As discussed, Garcia's § 2255 motion is untimely. And for this reason, a hearing is not required to address the merits of his claims.
III.
For the foregoing reasons, the Court should DISMISS the motion to vacate, set-aside, or correct sentence under 28 U.S.C. § 2255 as time-barred.
INSTRUCTIONS FOR SERVICE AND NOTICE OF RIGHT TO APPEAL/OBJECT
A copy of this report and recommendation shall be served on all parties in the manner provided by law. Any party who objects to any part of this report and recommendation must file specific written objections within 14 days after being served with a copy. See 28 U.S.C. § 636(b)(1); Fed.R.Civ.P. 72(b). In order to be specific, an objection must identify the specific finding or recommendation to which objection is made, state the basis for the objection, and specify the place in the magistrate judge's report and recommendation where the disputed determination is found.
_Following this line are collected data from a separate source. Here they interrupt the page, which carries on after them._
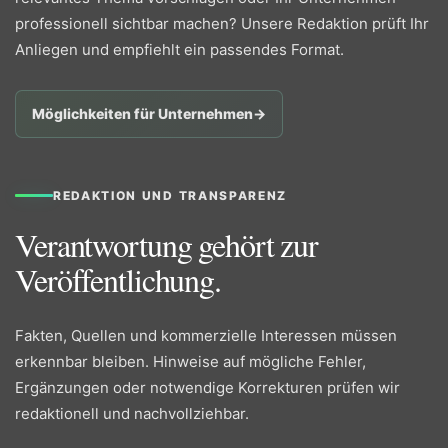
professionell sichtbar machen? Unsere Redaktion prüft Ihr
Anliegen und empfiehlt ein passendes Format.
Möglichkeiten für Unternehmen
→
REDAKTION UND TRANSPARENZ
Verantwortung gehört zur
Veröffentlichung.
Fakten, Quellen und kommerzielle Interessen müssen
erkennbar bleiben. Hinweise auf mögliche Fehler,
Ergänzungen oder notwendige Korrekturen prüfen wir
redaktionell und nachvollziehbar.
An objection that merely incorporates by reference or refers to the briefing before the magistrate judge is not specific. Failure to file specific written objections will bar the aggrieved party from appealing the factual findings and legal conclusions of the magistrate judge that are accepted or adopted by the district court, except upon grounds of plain error. See Douglass v. United Services Automobile Ass'n, 79 F.3d 1415, 1417 (5th Cir. 1996).